=== What the task asks ===
Pull each line containing "ECON" from the data.

*** Opening Task data ***

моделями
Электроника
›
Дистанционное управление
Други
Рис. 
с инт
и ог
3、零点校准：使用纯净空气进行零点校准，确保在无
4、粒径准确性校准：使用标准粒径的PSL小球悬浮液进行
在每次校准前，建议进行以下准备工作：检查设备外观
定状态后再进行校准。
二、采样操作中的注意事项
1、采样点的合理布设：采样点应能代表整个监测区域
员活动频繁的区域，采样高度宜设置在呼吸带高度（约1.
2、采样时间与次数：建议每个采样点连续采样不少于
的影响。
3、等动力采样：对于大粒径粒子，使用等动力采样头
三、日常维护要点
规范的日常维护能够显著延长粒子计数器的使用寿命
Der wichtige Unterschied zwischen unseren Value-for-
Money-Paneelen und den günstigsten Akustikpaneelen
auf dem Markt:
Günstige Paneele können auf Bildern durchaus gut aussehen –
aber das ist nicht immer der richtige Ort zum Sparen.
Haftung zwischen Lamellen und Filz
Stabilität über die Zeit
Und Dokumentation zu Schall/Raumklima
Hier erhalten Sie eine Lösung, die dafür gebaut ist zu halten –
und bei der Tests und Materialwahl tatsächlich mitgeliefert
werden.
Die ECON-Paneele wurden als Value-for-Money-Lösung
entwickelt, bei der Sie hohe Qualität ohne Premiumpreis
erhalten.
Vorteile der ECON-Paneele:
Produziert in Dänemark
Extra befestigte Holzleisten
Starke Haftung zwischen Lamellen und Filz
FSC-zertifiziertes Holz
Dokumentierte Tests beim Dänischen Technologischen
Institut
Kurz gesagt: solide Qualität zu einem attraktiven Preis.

*** Closing Task data ***
*** Opening Task data ***

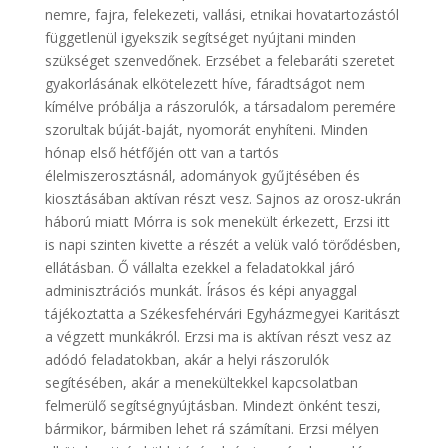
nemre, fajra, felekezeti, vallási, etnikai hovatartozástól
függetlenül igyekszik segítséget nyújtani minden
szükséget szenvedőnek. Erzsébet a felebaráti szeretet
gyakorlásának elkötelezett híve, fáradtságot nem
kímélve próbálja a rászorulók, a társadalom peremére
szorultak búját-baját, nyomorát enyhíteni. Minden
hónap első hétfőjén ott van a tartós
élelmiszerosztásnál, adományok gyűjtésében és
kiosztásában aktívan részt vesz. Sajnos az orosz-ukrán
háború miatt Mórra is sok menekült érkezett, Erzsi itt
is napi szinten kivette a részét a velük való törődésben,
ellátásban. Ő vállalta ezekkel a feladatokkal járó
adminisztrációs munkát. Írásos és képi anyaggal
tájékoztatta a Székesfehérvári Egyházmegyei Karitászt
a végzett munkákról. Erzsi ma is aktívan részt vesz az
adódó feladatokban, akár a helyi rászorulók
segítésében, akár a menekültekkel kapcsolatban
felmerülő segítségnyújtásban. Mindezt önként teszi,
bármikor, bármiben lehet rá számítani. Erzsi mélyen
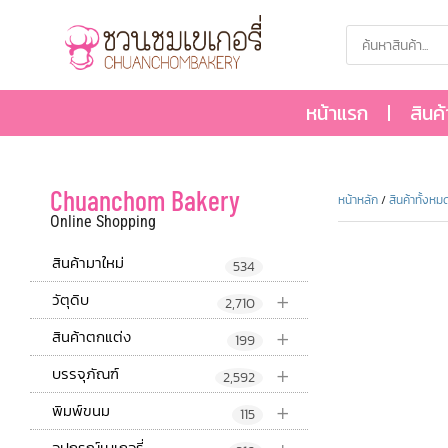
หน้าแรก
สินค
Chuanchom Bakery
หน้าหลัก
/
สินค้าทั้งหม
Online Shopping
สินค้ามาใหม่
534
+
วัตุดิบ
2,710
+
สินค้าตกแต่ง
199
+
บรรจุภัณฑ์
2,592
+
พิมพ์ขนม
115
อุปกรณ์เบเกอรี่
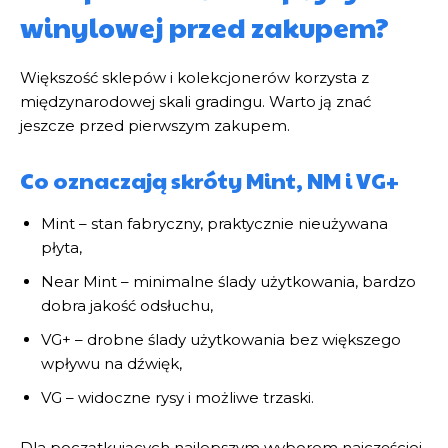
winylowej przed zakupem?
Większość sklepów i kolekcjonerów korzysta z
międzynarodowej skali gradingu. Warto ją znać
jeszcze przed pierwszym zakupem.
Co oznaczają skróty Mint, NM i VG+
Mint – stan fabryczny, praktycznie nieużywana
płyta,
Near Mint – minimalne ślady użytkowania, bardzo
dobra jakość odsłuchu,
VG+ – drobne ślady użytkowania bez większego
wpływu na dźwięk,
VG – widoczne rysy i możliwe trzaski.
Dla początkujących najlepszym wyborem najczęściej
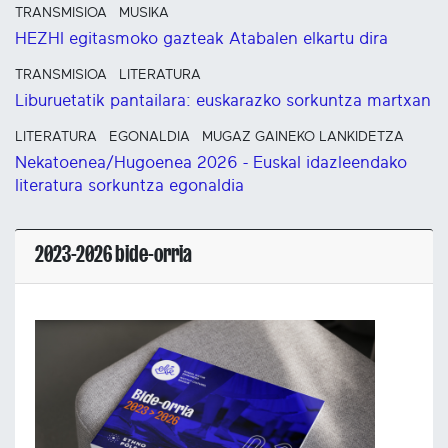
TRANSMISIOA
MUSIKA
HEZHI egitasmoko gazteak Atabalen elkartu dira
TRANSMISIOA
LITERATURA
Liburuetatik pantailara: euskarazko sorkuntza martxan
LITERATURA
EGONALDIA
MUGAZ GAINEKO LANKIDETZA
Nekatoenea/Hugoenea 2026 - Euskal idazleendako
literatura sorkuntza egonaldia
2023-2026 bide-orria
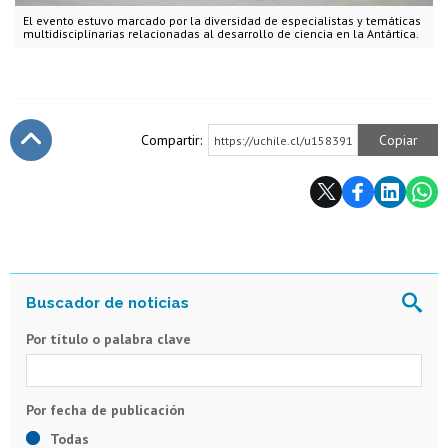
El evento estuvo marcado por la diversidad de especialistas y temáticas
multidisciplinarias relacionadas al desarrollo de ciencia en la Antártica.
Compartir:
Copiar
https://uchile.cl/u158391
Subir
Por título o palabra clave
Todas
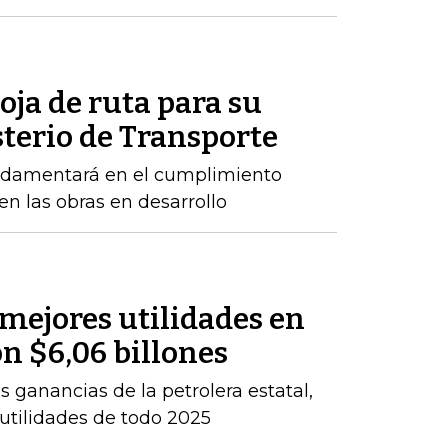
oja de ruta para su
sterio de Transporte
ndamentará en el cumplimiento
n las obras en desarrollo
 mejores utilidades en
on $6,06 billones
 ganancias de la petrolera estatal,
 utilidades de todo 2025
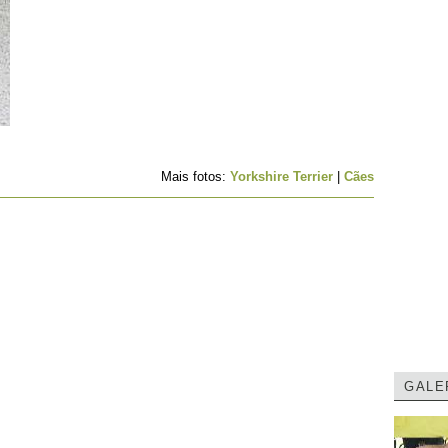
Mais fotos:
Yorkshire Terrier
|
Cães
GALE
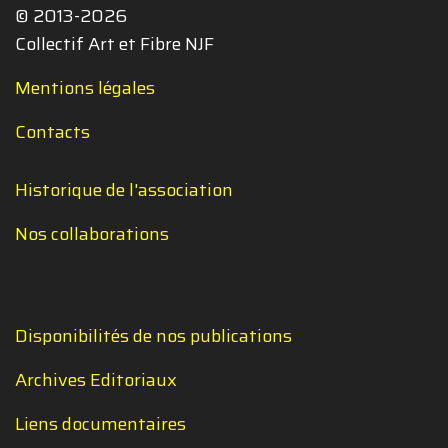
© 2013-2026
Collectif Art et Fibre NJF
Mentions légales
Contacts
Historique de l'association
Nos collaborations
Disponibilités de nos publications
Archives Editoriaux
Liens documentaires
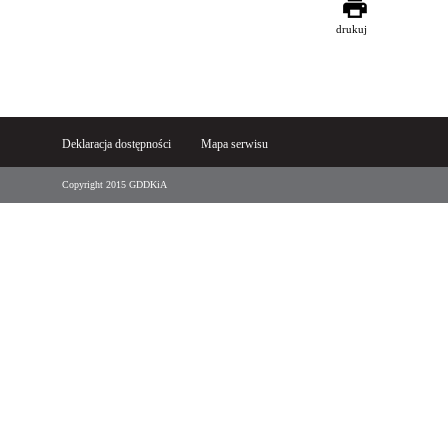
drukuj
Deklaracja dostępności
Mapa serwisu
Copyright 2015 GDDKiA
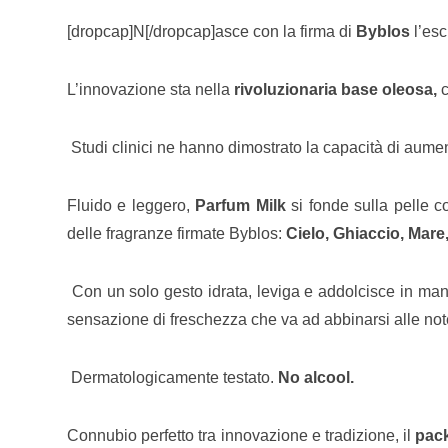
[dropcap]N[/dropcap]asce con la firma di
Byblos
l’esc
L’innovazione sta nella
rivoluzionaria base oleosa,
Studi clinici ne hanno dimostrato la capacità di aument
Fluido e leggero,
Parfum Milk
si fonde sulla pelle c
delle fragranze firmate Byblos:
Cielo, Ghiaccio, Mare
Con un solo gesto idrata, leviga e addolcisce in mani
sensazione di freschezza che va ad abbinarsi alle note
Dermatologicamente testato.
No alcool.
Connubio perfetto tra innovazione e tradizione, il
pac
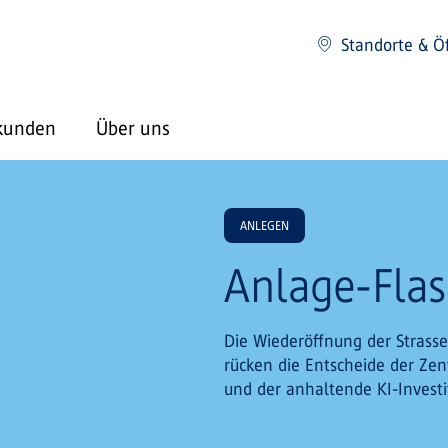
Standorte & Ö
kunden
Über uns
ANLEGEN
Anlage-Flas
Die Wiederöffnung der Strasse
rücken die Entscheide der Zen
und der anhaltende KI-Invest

*** Closing Task data ***

=== Answer area ===
Die ECON-Paneele wurden als Value-for-Money-Lösung
Vorteile der ECON-Paneele:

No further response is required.